#### WORK INSTRUCTION
Return the following lines and nothing else: the one holding "Where is each" and all those after it in the records below, unchanged, minus any pictures.

▼

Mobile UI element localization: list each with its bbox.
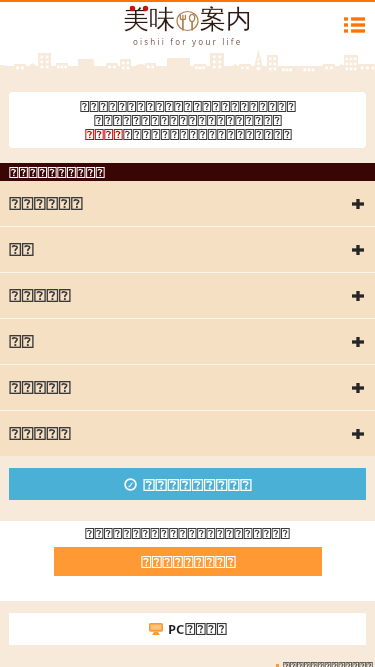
other: Expand bbox=[352, 429, 364, 439]
button[interactable]: Expand bbox=[0, 319, 375, 364]
staticText: 美味 bbox=[123, 3, 175, 36]
other: Expand bbox=[352, 245, 364, 255]
other: Expand bbox=[352, 337, 364, 347]
button[interactable]: Expand bbox=[0, 411, 375, 456]
other: Expand bbox=[352, 383, 364, 393]
button[interactable]: PC bbox=[9, 613, 366, 645]
button[interactable] bbox=[9, 468, 366, 500]
staticText: oishii for your life bbox=[133, 36, 243, 47]
staticText: PC bbox=[168, 620, 185, 638]
button[interactable]: Menu bbox=[342, 13, 366, 37]
button[interactable]: Expand bbox=[0, 227, 375, 272]
other: Expand bbox=[352, 199, 364, 209]
other: Expand bbox=[352, 291, 364, 301]
button[interactable]: Expand bbox=[0, 181, 375, 226]
button[interactable]: Expand bbox=[0, 273, 375, 318]
button[interactable]: Expand bbox=[0, 365, 375, 410]
button[interactable] bbox=[54, 547, 322, 576]
staticText: 案内 bbox=[200, 3, 252, 36]
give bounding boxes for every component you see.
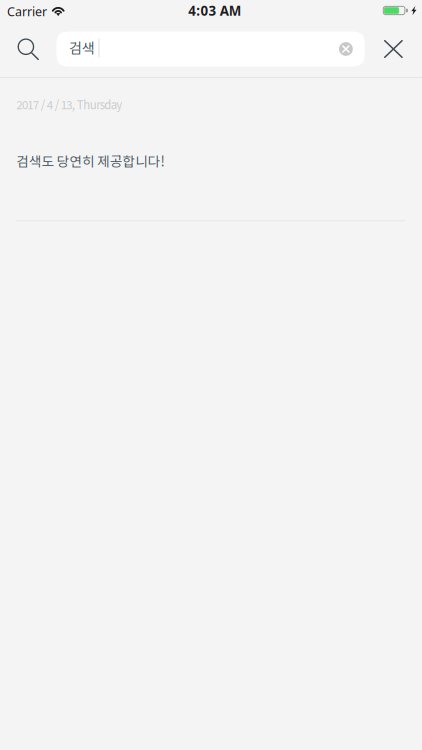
button[interactable]: Close search xyxy=(365,26,422,72)
button[interactable]: Search xyxy=(0,26,56,72)
staticText: 2017 / 4 / 13, Thursday xyxy=(16,96,122,113)
staticText: 4:03 AM xyxy=(188,1,242,20)
staticText: Carrier xyxy=(7,3,47,20)
button[interactable]: Clear text xyxy=(332,32,359,66)
staticText: 검색도 당연히 제공합니다! xyxy=(16,151,164,170)
staticText: 검색 xyxy=(69,37,95,58)
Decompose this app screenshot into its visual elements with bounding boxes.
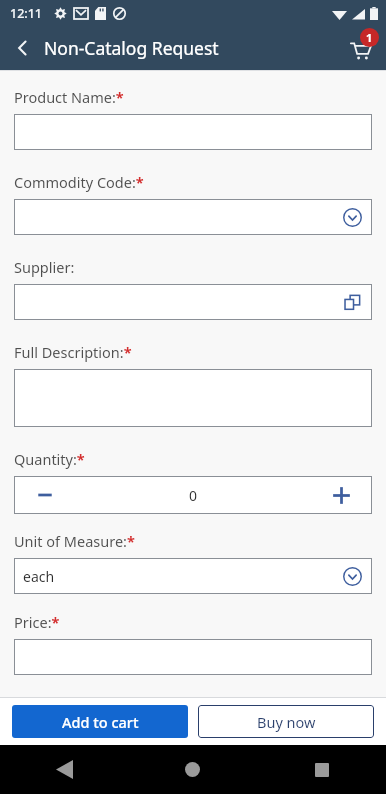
button[interactable]: Recent apps (257, 745, 386, 794)
staticText: 0 (189, 486, 198, 505)
staticText: 12:11 (10, 5, 43, 22)
staticText: Commodity Code:* (14, 172, 144, 192)
button[interactable] (14, 114, 372, 150)
staticText: Price:* (14, 612, 60, 632)
staticText: Quantity:* (14, 449, 85, 469)
button[interactable]: Look up supplier (14, 284, 372, 320)
staticText: Add to cart (62, 712, 139, 732)
button[interactable]: Select commodity code (340, 205, 364, 229)
button[interactable] (14, 369, 372, 427)
staticText: Full Description:* (14, 342, 132, 362)
button[interactable]: Look up supplier (340, 290, 364, 314)
button[interactable]: Increase quantity (310, 476, 372, 514)
button[interactable]: Select unit of measure (340, 564, 364, 588)
staticText: Supplier: (14, 257, 75, 277)
button[interactable]: Back (6, 31, 40, 65)
staticText: Unit of Measure:* (14, 531, 135, 551)
staticText: Non-Catalog Request (44, 36, 219, 60)
staticText: Product Name:* (14, 87, 124, 107)
staticText: each (23, 567, 55, 586)
button[interactable]: Add to cart (12, 705, 188, 738)
button[interactable]: Decrease quantity (14, 476, 76, 514)
button[interactable]: Home (128, 745, 257, 794)
button[interactable]: Buy now (198, 705, 374, 738)
staticText: Buy now (257, 712, 316, 732)
button[interactable] (14, 639, 372, 675)
button[interactable]: Select commodity code (14, 199, 372, 235)
button[interactable]: Back (0, 745, 128, 794)
button[interactable]: each (14, 558, 372, 594)
button[interactable]: Cart, 1 item (340, 28, 380, 68)
staticText: 1 (366, 30, 373, 45)
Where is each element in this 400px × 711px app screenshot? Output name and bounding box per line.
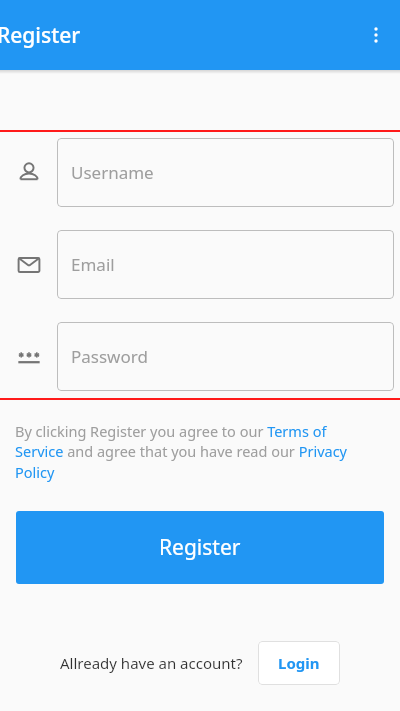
staticText: Register bbox=[0, 21, 81, 50]
button[interactable]: Login bbox=[258, 641, 340, 685]
button[interactable]: Username bbox=[57, 138, 394, 207]
staticText: Register bbox=[159, 533, 241, 562]
staticText: Username bbox=[71, 161, 154, 184]
button[interactable]: Password bbox=[57, 322, 394, 391]
staticText: Email bbox=[71, 253, 115, 276]
button[interactable]: By clicking Register you agree to our Te… bbox=[15, 421, 376, 483]
button[interactable]: Email bbox=[57, 230, 394, 299]
staticText: Password bbox=[71, 345, 148, 368]
staticText: Allready have an account? bbox=[60, 653, 243, 673]
button[interactable]: Register bbox=[16, 511, 384, 584]
staticText: Login bbox=[278, 653, 320, 673]
button[interactable]: More options bbox=[352, 11, 400, 59]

▲

#### EXERCISE RESPONSE
Where is each element in this 400px × 711px app screenshot? Output name and bounding box per line.
staticText: Register bbox=[0, 21, 81, 50]
button[interactable]: Login bbox=[258, 641, 340, 685]
button[interactable]: Username bbox=[57, 138, 394, 207]
staticText: Register bbox=[159, 533, 241, 562]
staticText: Username bbox=[71, 161, 154, 184]
button[interactable]: Password bbox=[57, 322, 394, 391]
staticText: Email bbox=[71, 253, 115, 276]
button[interactable]: By clicking Register you agree to our Te… bbox=[15, 421, 376, 483]
button[interactable]: Email bbox=[57, 230, 394, 299]
staticText: Password bbox=[71, 345, 148, 368]
staticText: Allready have an account? bbox=[60, 653, 243, 673]
button[interactable]: Register bbox=[16, 511, 384, 584]
staticText: Login bbox=[278, 653, 320, 673]
button[interactable]: More options bbox=[352, 11, 400, 59]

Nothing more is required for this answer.